2013/05/06

THE STORYTELLER


He lives the story – not his life. This might be the résumé of two hilarious and rather inspiring hours in the sun together with one of my most heartily friends, somewhere in the museums quarter on a creepy Sunday afternoon. Why I came to even this issue about telling stories, depends on a guy the both of us were talking about. A guy who might have perfected the way of living the life as a beloved or maybe even dreamed story he built around his very self. I admit that I don’t know him that well on a personal level, but in every of our always occasional getting together he symbolizes, and not only to me the belonging to another time of the 20th century. It’s primarily about his style but all above about his eloquence bringing you to the idea this man has boarded a time machine some when in the golden twenties and has left all those great intellectuals and artists, from Ernest Hemingway to Salvador Dalí simply to get faced to an epoch his soul seems lost in. Last time I saw him, he was passing by on his bicycle, vintage of course, with a pair of gorgeous cognac-colored-calf-leather brogues, shoelaces in red and his steady companion, a tweed jacket – the accomplished Francis Scott Fitzgerald look. I often wonder if he ever gets connected to our world and our style. He sometimes seems thus affected in projecting his own understanding of an ideology to the rest of his entourage he might forget the story he lives. But are we ever able to change the story we were giving to get along with? Can we even tell a story of life while we are actually still living it? Maybe we try to display a perfect image of ourselves by telling stories we might never have heard of, by blurring the own imperfections away. But can any story be told were perfection is found? I think it was Harvey Weinstein, one of Hollywood’s most famous storytellers who brought it to the point by saying, that we are mostly fascinated of what we do, but over all we love how people look at it, that’s why we might love doing it perfectly. He also said that people love a true story, so what should we give the preference at least – the truth or a variation of it?

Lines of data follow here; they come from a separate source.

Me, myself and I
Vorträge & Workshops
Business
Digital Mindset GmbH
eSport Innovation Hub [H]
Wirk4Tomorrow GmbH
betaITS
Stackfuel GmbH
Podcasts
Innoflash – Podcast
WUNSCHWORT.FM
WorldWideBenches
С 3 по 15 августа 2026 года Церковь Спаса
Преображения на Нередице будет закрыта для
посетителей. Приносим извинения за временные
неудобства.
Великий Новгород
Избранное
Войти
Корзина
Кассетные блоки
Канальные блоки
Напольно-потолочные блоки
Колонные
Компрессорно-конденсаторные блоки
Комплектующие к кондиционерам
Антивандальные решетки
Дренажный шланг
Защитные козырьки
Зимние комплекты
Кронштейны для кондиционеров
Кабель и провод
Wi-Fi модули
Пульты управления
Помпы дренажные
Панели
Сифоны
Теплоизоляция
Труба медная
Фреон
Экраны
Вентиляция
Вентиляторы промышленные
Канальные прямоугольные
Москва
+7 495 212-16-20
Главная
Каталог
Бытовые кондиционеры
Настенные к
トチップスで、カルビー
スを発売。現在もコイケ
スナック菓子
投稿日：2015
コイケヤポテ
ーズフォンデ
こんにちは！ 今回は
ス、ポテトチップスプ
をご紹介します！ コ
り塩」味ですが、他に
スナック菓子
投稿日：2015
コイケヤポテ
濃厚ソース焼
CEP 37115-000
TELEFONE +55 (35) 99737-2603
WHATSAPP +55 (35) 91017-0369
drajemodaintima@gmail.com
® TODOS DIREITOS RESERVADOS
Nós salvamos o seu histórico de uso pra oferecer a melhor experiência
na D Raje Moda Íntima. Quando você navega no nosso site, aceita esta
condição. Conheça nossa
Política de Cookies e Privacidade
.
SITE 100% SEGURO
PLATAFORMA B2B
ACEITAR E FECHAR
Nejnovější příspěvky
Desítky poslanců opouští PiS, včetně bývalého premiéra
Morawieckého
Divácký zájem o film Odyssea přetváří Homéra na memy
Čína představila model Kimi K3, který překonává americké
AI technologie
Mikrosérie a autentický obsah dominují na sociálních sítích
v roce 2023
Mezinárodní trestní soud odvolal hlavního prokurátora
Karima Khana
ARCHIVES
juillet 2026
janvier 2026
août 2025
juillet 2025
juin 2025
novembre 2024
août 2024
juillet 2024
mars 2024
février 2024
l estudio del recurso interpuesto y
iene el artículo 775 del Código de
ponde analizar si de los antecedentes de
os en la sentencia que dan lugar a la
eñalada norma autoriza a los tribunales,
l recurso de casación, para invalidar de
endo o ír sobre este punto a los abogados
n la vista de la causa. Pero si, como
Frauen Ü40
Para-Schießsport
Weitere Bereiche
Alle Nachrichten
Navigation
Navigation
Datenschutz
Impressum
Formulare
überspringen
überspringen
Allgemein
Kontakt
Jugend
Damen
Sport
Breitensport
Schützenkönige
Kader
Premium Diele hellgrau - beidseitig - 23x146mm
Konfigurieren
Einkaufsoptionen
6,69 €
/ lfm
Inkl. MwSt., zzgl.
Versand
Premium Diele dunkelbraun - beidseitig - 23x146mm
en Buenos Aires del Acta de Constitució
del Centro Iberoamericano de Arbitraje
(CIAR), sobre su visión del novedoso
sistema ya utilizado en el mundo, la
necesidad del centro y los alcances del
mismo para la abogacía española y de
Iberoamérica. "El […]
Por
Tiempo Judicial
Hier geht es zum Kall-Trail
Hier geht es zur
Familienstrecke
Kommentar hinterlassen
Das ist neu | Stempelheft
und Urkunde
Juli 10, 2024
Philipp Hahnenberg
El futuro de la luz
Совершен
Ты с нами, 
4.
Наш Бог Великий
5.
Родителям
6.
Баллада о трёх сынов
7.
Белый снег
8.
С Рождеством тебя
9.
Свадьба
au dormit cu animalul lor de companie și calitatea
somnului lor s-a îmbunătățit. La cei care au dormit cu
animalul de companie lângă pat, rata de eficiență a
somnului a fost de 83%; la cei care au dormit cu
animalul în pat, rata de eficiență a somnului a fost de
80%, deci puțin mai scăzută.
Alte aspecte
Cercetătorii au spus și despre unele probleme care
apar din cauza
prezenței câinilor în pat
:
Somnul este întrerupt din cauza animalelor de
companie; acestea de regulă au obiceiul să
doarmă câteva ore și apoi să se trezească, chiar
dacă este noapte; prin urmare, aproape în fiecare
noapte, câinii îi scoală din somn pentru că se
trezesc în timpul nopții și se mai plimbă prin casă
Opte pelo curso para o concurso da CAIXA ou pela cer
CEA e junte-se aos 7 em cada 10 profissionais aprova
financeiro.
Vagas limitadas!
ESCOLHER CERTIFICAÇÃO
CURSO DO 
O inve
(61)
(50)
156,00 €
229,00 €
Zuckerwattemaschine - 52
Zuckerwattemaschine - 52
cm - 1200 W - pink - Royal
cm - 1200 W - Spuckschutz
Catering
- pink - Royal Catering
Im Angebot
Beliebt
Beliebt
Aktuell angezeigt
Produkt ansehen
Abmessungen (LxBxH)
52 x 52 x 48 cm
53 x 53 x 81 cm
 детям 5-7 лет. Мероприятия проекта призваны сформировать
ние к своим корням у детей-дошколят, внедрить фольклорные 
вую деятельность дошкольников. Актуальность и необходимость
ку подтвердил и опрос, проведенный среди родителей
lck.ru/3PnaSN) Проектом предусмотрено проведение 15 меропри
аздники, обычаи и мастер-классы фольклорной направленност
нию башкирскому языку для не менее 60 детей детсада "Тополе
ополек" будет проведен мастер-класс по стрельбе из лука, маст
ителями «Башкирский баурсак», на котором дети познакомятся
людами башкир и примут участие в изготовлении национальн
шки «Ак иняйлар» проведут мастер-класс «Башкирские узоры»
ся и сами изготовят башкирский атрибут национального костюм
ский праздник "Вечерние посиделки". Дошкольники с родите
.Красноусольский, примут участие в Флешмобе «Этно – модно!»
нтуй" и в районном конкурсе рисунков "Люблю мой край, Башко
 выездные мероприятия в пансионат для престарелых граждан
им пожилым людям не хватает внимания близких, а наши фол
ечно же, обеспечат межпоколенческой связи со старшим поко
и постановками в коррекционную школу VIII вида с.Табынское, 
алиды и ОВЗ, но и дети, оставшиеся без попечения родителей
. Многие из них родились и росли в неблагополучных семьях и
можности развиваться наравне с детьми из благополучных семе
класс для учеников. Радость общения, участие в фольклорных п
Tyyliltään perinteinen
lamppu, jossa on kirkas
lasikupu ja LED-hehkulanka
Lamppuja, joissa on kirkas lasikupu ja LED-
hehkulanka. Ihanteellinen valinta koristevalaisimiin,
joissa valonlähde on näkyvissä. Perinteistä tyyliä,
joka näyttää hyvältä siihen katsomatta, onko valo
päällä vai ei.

Later that day I began thinking in a story telling context, what we might want to achieve by telling some. I mean besides the fact of putting some records straight it remains an entertaining issue, it doesn’t matter in which range of story we are delayed: Opera – Film – Art. All of them want to tell a story in order to might letting forget the own conditions we are located in for a certain while. Perhaps we should understand our own told story more as an artistic act, in order to let us forget what we actually are having sort of a showdown with. Never complain, never explain – that’s what I was told last week and I admit that it fits even in our story’s coherence. So why should we bother about living the story while forgetting to live, when living is nothing but a story to tell.